What is Money?

To understand money, we must first understand the concept of trade; exchanging one thing for another. As human beings began to leave their hunter-gatherer lifestyles behind, agrarian (farming-based) societies began to form. With newly found sedentary forms of living, human beings were able to experience periods of surplus. Surplus is defined as having an excess amount of something. Those with a surplus could afford to trade their surplus of goods, such as wheat or livestock, for things that they may need such as pottery or milk. However, beyond a certain point, for example, deducing the barter price of a good may become difficult as a gallon of milk may or may not be enough to trade for a chicken. So what was humanity to do?

At about 600 B.C.E., in what is now modern day Turkey, the Kingdom of Lydia introduced what may have been the first coinage system. They used an alloy of gold and silver, to mint coins. These coins were then stamped by the Lydian government to authenticate their value. The held various sizes and weight to mark different values. Trade was then conducted with these coins, facilitating more efficient trade. In China, during the Tang Dynasty (approximately 700 C.E.), merchants began using promissory notes to avoid carrying large sums of coins. At around 1020 C.E., the Chinese government then began printing paper money.

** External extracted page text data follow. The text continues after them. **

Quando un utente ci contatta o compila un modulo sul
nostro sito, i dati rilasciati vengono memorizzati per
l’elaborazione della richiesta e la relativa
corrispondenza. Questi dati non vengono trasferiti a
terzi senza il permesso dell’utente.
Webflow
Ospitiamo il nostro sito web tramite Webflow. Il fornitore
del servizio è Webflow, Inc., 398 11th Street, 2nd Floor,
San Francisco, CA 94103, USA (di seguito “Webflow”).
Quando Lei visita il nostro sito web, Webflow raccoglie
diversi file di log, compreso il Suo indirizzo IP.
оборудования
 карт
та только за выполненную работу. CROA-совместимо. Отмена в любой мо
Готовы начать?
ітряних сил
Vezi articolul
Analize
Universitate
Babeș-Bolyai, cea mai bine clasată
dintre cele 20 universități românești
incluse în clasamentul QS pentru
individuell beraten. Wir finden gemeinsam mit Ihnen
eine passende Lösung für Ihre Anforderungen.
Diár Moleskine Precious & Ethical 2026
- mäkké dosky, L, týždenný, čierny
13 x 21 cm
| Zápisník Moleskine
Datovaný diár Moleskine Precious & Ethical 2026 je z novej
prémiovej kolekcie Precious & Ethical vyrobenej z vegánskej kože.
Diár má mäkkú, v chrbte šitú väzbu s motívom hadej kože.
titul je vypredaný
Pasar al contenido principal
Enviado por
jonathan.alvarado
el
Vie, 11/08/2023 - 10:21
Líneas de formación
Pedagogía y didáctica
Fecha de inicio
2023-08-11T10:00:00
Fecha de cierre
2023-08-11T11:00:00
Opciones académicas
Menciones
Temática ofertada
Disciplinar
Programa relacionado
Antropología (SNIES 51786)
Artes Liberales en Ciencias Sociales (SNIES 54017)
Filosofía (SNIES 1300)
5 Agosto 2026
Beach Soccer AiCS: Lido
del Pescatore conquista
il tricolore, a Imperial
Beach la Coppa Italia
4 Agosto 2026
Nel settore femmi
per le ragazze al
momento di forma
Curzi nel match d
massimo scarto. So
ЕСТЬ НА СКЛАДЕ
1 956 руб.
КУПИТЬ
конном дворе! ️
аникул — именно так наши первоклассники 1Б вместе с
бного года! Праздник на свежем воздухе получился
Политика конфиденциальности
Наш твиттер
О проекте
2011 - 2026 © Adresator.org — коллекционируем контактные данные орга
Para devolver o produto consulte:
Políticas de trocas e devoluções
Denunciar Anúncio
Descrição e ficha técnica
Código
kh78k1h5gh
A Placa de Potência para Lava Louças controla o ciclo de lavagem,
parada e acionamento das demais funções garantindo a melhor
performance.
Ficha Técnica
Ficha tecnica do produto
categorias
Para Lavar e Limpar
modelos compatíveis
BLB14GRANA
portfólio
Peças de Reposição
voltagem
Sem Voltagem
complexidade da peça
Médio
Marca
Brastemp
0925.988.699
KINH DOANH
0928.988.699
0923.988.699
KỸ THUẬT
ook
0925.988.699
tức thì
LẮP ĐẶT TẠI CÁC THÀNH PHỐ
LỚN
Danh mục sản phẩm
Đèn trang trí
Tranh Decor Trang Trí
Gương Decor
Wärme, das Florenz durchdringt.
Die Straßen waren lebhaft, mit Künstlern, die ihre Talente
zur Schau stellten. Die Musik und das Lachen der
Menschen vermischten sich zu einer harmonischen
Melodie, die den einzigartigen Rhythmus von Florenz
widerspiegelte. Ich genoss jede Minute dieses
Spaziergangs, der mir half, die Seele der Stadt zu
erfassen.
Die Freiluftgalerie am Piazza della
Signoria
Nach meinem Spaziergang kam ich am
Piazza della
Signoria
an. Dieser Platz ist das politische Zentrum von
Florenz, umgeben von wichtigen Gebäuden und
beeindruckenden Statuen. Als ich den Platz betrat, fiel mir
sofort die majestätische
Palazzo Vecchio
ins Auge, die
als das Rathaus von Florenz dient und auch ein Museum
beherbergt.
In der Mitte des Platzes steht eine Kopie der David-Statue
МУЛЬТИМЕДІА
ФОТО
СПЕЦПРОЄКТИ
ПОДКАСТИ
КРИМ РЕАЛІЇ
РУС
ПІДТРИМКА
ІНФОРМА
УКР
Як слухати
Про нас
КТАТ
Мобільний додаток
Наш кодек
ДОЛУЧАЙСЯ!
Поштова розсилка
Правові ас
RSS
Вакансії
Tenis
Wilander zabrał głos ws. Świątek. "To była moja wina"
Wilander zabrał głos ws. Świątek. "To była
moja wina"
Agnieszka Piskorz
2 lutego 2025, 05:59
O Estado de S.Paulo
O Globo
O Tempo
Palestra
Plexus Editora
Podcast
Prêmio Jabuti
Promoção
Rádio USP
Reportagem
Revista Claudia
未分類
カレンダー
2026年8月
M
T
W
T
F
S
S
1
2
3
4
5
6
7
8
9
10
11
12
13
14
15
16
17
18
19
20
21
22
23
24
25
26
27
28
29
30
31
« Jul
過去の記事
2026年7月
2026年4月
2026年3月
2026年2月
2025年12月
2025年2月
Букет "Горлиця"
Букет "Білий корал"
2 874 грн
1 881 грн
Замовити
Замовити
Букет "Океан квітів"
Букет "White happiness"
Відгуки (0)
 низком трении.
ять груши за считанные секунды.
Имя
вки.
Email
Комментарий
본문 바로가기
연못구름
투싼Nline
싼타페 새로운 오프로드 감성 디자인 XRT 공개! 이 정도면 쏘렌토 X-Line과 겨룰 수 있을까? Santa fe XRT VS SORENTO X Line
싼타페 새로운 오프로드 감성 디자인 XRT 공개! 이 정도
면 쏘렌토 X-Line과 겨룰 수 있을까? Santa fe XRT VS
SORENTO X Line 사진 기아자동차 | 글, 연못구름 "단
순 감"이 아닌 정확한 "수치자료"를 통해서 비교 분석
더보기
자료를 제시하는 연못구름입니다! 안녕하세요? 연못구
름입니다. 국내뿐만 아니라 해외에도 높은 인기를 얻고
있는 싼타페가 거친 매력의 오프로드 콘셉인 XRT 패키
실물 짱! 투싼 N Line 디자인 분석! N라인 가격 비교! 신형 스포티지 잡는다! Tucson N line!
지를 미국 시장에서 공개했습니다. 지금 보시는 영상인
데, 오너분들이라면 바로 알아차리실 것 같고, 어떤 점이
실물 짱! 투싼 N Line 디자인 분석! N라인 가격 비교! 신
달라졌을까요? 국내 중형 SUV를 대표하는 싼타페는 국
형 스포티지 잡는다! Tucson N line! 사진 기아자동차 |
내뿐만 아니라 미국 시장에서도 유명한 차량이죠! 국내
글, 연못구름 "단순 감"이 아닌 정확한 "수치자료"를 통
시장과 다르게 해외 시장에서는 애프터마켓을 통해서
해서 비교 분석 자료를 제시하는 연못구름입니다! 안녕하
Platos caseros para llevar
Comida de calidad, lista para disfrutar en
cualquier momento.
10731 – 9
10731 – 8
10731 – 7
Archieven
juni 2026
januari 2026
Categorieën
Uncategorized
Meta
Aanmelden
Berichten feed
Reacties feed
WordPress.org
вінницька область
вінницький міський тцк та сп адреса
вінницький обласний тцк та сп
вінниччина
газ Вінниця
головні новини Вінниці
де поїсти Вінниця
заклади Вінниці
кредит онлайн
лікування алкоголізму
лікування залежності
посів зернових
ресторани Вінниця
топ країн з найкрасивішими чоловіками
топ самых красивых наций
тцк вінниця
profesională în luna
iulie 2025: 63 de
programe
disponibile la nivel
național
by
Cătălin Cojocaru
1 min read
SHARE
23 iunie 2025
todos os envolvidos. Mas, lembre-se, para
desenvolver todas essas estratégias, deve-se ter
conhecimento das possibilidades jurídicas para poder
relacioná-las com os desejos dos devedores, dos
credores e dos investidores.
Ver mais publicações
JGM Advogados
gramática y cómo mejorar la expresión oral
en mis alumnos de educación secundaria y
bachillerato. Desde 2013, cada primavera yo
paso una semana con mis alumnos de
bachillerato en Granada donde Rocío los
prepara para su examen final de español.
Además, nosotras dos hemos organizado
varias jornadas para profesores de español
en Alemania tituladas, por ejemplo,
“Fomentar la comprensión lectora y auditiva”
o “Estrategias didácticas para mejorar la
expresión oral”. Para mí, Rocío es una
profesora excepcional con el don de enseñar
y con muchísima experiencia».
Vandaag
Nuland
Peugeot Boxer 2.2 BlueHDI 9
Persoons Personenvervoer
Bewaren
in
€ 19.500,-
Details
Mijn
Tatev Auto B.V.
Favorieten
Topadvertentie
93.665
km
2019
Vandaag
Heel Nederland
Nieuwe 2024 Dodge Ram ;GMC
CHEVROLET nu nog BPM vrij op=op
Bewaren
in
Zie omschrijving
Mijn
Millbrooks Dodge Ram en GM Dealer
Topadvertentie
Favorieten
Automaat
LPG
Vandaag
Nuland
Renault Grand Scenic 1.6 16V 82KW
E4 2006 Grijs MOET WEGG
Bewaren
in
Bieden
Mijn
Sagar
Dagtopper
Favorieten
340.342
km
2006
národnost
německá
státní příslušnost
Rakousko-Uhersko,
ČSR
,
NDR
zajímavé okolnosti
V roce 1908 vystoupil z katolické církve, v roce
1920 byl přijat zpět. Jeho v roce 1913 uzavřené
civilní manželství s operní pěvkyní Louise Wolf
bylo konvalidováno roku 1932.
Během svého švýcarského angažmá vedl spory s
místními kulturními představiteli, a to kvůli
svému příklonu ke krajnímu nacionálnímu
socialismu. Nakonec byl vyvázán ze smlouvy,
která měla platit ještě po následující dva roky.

However, this type of money still represents a promissory note backed by the Chinese government. This means that the paper money could be turned in for the amount of precious metal stated on the note. We no longer have this system. In 1971, President Nixon removed the United States’ ability to convert paper money into gold on an international scale. This removed many currencies, tied to the U.S. dollar, from the gold standard. Paper money then turned to fiat money. Fiat money is backed only by the issuing government’s promise to pay- not gold or any other commodity.